##### Data
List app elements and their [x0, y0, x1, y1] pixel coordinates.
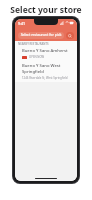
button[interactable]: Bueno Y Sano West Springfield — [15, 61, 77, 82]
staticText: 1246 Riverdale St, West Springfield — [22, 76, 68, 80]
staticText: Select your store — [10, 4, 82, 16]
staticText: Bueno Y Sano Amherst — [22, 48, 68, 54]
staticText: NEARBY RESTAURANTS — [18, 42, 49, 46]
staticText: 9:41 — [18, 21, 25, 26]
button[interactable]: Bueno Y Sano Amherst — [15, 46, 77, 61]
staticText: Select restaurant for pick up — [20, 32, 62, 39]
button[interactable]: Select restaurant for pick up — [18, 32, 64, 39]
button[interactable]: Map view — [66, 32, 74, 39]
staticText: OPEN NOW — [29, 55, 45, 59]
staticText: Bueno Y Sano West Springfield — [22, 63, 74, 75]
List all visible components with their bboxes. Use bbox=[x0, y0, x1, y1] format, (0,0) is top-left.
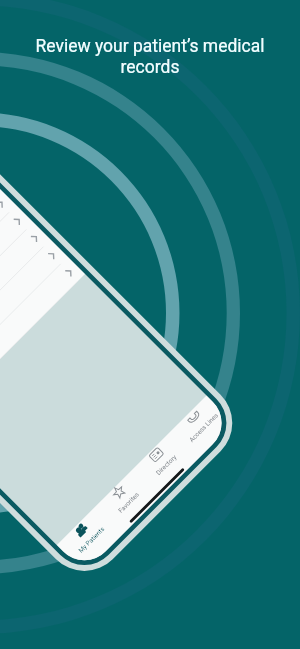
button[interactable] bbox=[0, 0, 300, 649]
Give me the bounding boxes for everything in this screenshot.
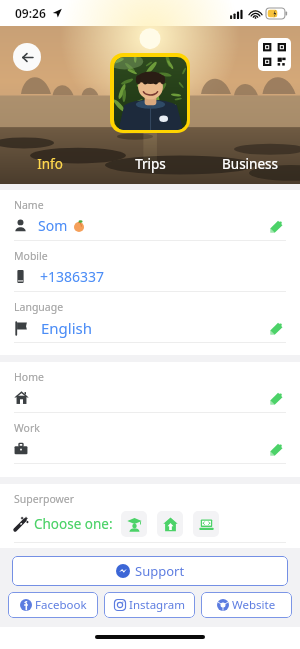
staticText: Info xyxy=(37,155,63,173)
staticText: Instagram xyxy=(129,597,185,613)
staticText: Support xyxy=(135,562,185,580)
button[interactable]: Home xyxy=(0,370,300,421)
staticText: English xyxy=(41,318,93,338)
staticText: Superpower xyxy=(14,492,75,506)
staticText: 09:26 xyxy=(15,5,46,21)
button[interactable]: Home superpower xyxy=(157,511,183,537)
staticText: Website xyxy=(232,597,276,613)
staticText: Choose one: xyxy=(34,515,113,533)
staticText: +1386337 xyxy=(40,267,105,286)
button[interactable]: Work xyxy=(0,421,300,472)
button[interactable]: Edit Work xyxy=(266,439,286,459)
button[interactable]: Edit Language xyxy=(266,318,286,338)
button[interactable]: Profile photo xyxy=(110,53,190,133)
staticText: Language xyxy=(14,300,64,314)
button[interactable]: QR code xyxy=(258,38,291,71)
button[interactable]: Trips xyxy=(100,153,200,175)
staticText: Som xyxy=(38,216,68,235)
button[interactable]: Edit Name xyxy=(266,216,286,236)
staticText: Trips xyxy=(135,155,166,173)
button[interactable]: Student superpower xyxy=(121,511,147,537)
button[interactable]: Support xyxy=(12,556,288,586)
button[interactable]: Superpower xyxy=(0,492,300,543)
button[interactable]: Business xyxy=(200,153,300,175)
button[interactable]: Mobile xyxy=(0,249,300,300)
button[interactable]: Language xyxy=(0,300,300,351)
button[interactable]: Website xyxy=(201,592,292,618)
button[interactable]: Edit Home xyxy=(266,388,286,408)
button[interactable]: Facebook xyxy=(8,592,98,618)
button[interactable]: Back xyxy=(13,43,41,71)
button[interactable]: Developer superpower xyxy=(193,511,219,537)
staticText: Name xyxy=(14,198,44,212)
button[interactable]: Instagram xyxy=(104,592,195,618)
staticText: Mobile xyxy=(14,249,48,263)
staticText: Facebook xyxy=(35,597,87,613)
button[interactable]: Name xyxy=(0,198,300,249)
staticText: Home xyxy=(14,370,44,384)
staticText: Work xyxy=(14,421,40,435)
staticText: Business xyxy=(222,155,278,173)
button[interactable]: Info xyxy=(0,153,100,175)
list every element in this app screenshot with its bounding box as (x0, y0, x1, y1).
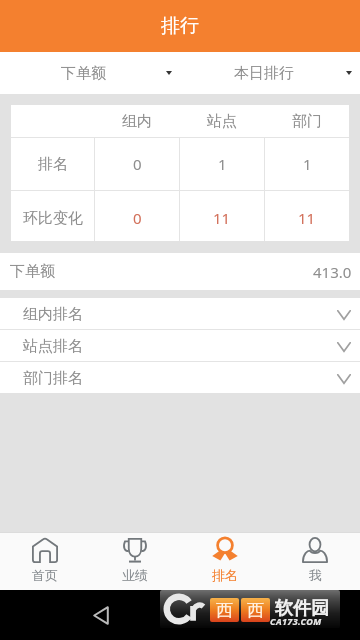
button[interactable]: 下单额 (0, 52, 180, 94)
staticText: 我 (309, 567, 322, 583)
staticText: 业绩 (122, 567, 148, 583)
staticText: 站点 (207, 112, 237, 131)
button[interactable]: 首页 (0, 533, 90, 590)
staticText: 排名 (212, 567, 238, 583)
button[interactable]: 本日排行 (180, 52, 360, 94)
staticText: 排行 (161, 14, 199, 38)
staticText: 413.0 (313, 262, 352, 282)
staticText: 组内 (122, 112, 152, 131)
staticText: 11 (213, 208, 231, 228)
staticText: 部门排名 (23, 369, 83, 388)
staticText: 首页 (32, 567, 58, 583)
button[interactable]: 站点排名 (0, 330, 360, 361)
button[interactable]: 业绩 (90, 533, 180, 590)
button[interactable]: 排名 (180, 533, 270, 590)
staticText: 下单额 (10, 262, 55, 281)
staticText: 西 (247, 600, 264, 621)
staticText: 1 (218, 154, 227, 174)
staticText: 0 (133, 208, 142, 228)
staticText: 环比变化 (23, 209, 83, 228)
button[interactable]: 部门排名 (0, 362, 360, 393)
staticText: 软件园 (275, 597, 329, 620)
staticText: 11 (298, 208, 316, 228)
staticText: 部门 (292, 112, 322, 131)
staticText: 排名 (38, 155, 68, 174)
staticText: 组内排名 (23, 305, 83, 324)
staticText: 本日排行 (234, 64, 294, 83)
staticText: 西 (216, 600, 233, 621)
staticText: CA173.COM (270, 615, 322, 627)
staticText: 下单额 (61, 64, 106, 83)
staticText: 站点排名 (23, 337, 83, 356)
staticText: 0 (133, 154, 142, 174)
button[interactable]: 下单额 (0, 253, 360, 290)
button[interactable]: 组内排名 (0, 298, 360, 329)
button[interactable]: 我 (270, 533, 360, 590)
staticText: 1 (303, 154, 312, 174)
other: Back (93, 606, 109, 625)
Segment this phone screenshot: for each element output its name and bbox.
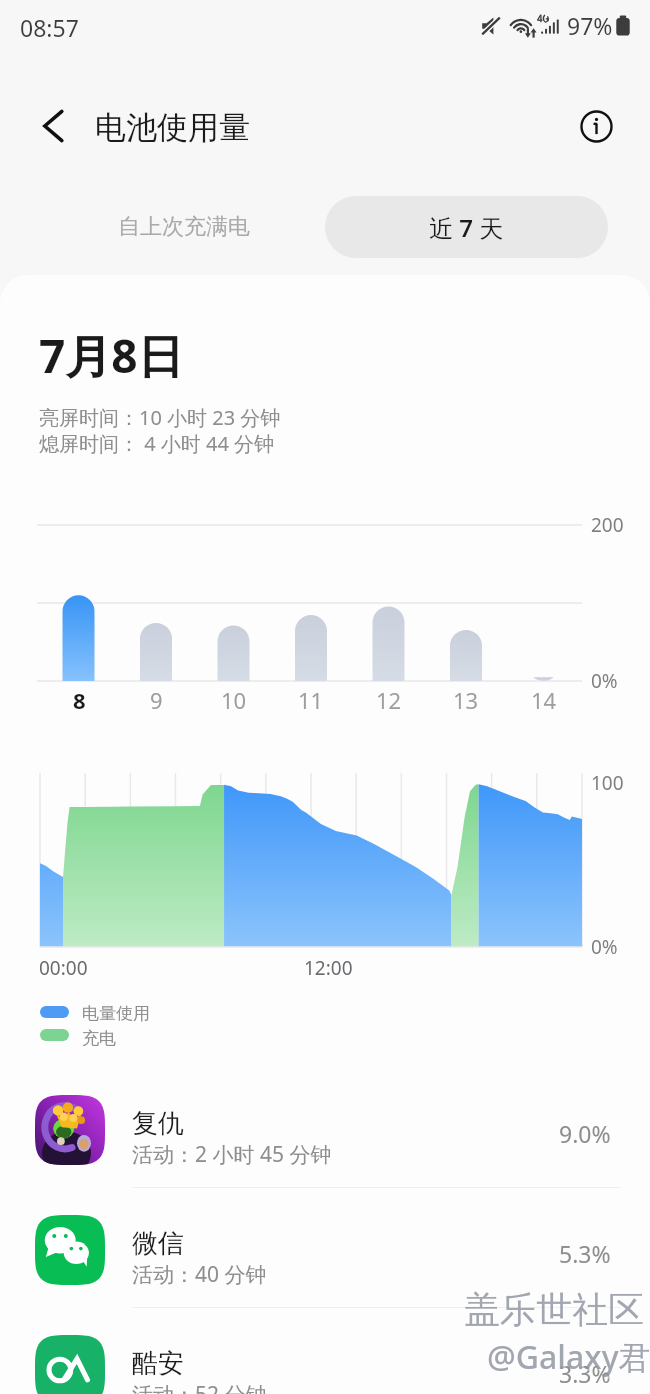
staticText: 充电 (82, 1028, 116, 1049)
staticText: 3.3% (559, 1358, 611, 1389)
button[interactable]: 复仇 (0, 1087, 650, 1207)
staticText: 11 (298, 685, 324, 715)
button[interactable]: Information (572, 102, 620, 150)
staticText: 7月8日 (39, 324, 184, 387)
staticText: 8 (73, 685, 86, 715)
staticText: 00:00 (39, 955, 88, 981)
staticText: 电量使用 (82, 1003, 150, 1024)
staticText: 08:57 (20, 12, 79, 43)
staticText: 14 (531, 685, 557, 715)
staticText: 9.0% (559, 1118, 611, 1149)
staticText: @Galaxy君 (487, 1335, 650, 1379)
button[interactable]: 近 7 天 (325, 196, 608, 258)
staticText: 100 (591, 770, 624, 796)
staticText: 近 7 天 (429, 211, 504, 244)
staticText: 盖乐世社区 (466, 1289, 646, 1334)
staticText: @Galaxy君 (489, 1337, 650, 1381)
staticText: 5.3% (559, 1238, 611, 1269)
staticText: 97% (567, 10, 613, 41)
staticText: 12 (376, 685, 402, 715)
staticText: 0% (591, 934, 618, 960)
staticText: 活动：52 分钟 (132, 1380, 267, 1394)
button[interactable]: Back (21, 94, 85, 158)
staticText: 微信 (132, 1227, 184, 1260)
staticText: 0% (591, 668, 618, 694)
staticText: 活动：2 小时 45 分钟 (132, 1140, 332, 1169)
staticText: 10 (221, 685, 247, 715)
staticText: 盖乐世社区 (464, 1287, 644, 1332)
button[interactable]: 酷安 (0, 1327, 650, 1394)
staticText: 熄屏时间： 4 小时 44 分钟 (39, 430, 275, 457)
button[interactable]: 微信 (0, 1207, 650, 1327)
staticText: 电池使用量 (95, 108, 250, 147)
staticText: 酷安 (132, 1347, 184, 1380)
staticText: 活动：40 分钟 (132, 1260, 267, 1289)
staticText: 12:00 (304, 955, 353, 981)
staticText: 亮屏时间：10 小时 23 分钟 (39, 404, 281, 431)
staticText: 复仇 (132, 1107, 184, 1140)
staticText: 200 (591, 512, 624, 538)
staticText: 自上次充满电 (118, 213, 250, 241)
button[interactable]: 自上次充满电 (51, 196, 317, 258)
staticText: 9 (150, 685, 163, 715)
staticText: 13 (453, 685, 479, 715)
##########
**Task directions:**
Copy each line from the records above that includes the string "Language".

**Output for this task:**
button[interactable]: Edit Language xyxy=(266,318,286,338)
staticText: Language xyxy=(14,300,64,314)
button[interactable]: Language xyxy=(0,300,300,351)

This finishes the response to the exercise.